Sigh. One more day of Black History month, and here we have Mrs. Devos making an arse of herself. Again. I’ll paraphrase… “Historically Black Colleges and Universities were started from the fact that too many students did not have equal access to education – therefore, they were pioneers when it came to school choice.” Um…Huh? I thought they were created out of racial segregation and discrimination? Are these… alternative facts? Everyone should be scared by this lack of knowledge. Scared into educating themselves.
Why are you so interested in black history month, Erin, as the whitest of white people on the planet, you ask? Well…it’s precisely that. How can I ever know what it feels like to not have all the privileges given to a white person, if I never know what a black person has to go through? Makes sense, right? And at the very least, black history month says: “go pick up a book, and educate yourself. Start…anywhere.” I should send one to Mrs. Devos herself. I think I will. I am interested in people, in knowing the human spirit, in sharing its ties. Maybe that’s why I have chosen the writing path, to try and explore humanity as best I can.
This black history month I took a good look around my own community. I have been telling my friends back home for years that I have somehow landed in the wrong place, given its sore lack of diversity. For me, a place isn’t really alive unless it has lots of different voices representing it. Like Toronto. They have reason to feel superior, Vancouver, they do. (Our air is much nicer though)
I live in a community called Edgemont, and I had to laugh one day as I took a good look at the tin I’ve been hauling around from kitchen to kitchen (the one that holds my utensils) which had more to say than just its brand.

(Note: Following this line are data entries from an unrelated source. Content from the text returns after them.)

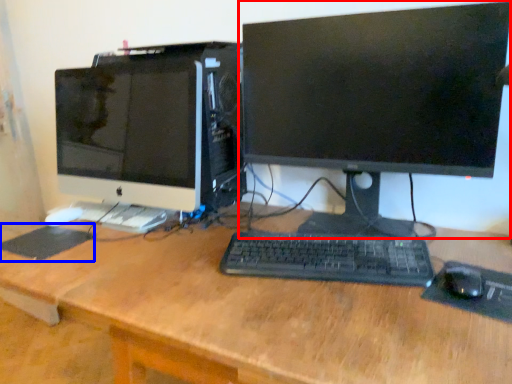 Question: Which object appears closest to the camera in this image, computer monitor (highlighted by a red box) or mousepad (highlighted by a blue box)?

Choices:
 (A) computer monitor
 (B) mousepad

Answer: (A) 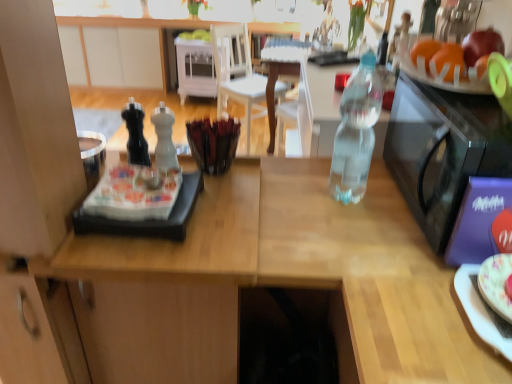 Find the location of a particular element. This screenshot has width=512, height=384. vacant space to the right of white matte pepper shaker at center, the 2th bottle viewed from the left is located at coordinates (242, 183). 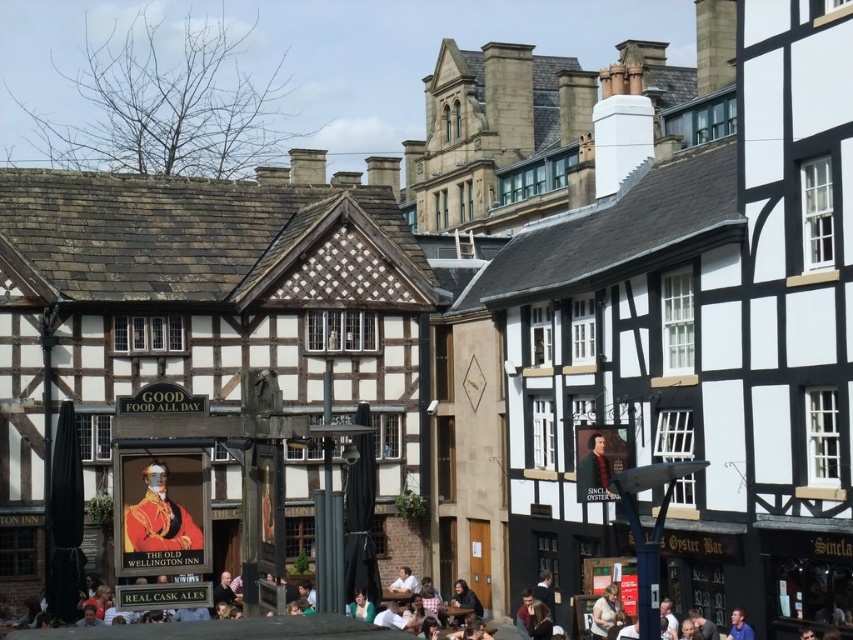 You are standing at the entrance of the historic town square and notice a person wearing white casual clothing at lower center. Where exactly is this person positioned relative to the wooden archway with the sign?

The white casual clothing at lower center is located at point 0.984 on the x axis and 0.271 on the y axis relative to the wooden archway with the sign.

You are a fashion designer observing a crowd in the historic town square. You notice two people wearing white casual clothing at lower center and light brown leather jacket at lower center. Which of these two items is wider?

The white casual clothing at lower center is wider than the light brown leather jacket at lower center according to the description.

You are standing in the historic town square and want to take a photo of both the wooden archway with the sign and the poster for THE OLD WELLINGTON INN. You notice two points marked on your map at coordinates point (596, 468) and point (596, 621). Which point should you stand at to ensure both objects are in your camera frame?

You should stand at point (596, 468) because it is closer to the camera, allowing both the wooden archway with the sign and the poster for THE OLD WELLINGTON INN to be in frame. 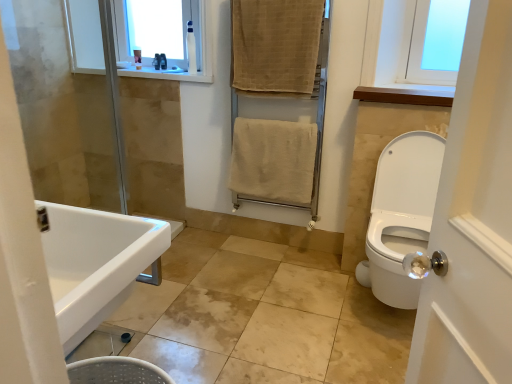 Find the location of a particular element. The width and height of the screenshot is (512, 384). vacant space situated above transparent plastic bottle at upper center (from a real-world perspective) is located at coordinates (146, 1). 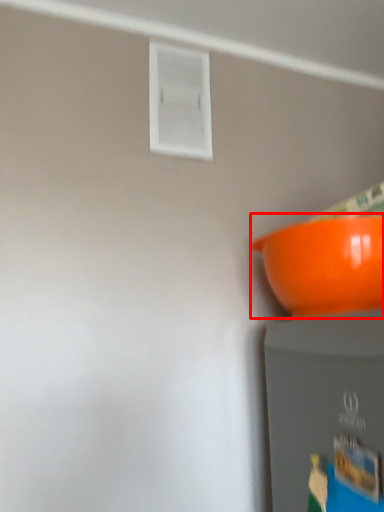 Question: Where is bowl (annotated by the red box) located in relation to window in the image?

Choices:
 (A) right
 (B) left

Answer: (A) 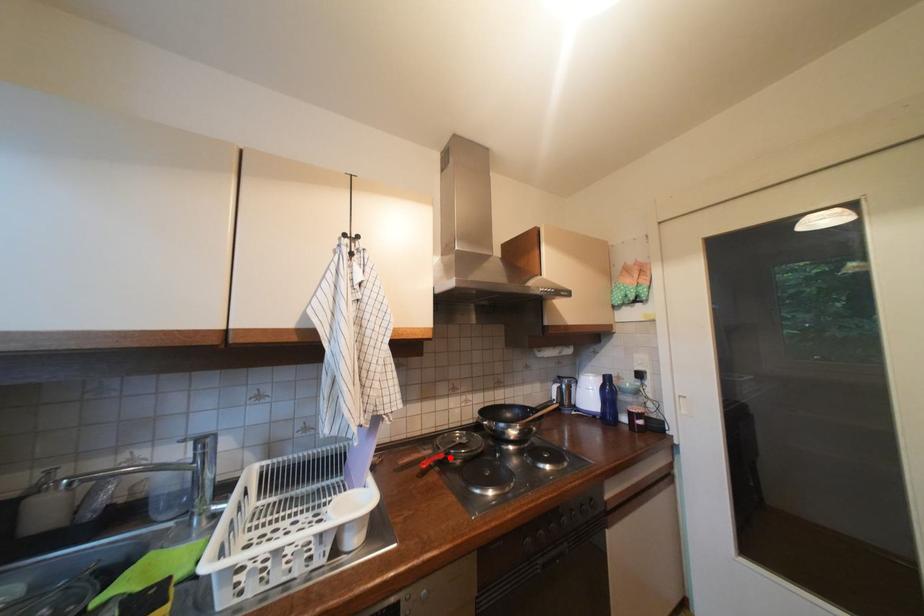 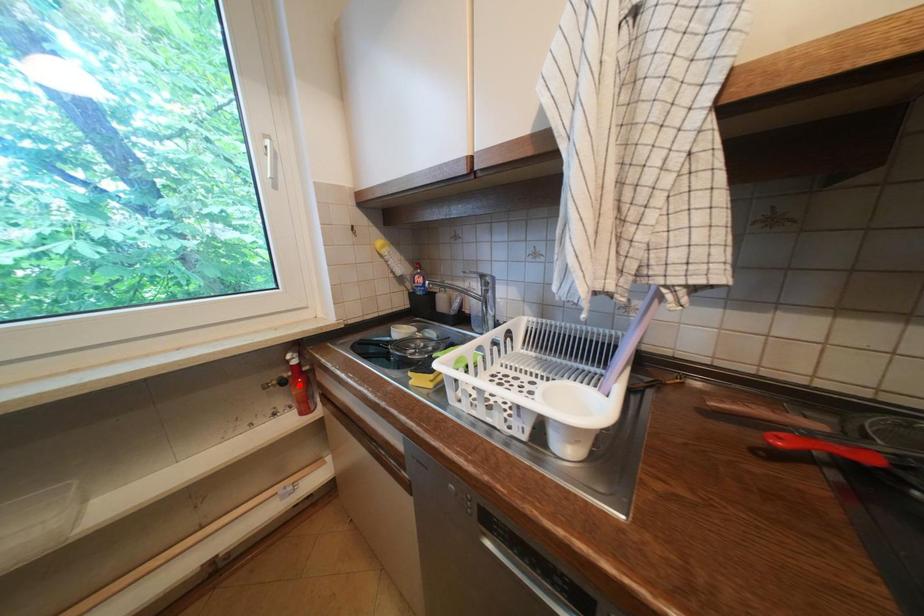 I am providing you with two images of the same scene from different viewpoints. A red point is marked on the first image and another point is marked on the second image. Are the points marked in image1 and image2 representing the same 3D position?

No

I live in Crackerville. I know about three black people here, that’s it. And one of them I don’t really know, I just practically made out with him at a party because he was so damn interesting. I didn’t get very far (my husband was right there) and also because he was gay, so my chances were pretty much nil. He was very charming, and to his credit he braved an En Blanc party…you know, where everyone is dressed in white? It was a food-stain challenge, for sure. The funniest part was he went out to his car to get something, and a nosy neighbour was out surveying the loud party scene. After seeing him, he called the cops.
“Guys, that guy just called the cops. I think he saw a black dude come out of the house and he was like…shit! I’m going to call the cops now!” said our friend.
We laughed and then said, yes, that probably is what happened. No sugar coating the blatant racism that abounds, is there. Wait, is that funny? No of course not. But, maybe. Because if we can’t laugh in the face of what sucks, we might just wither and die. (Keep at it SNL, keep at it).
I left the party feeling like, why don’t I have any friends here like him? Then I remembered. I am not an attractive friend-catch to the black gay man. I could introduce him to…I dunno…some moms? I know he likes his friend’s kids, but…I don’t feel I have much to offer him. Our taste in music and books and movies might be similar, but I will probably never know, which is too bad.
The book I just finished, Phoebe Robinson’s No You Can’t Touch My Hair and Other Things I Still Have to Explain is a good place to start if you are feeling the need for a few truths about race and feminism. She is hilarious; a stand up comedian. If she lived here, I’d have to ask her to hang out. But sadly, then I would fall into the category of the “woke” white person who has the black friend. She describes what its like to be the white person’s one black friend… and it kind of sucks for her. So what am I to do about this? Post a sign out front?
LOOKING FOR PEOPLE OF COLOR TO HANG OUT WITH SO I DON’T HAVE TO HEAR THE SAME SHIT ALL THE TIME.
This would be a bit pretentious, no? But how does one break any barriers, if you can’t find someone to hang out with? And really, don’t you want to find people to hang out with because you like nice people, regardless of their colour? How do I win this one?! I heard a woman walking down my street today speaking Spanish, and it gave me a lift of hope. But a few months ago, I was helping an Asian lady with directions, and a construction worker who was passing said,
“Oh, looking to sell her a house, are you?” I just gave him a blank stare.
“No, I’m helping her find where the suspension bridge is.” He looked confused and walked off. In his mind, the white realtor was showing the Asian buyer a home. So many stereotypes to battle. But what a dumb-ass!
If I was a realtor I would have had much nicer clothes on.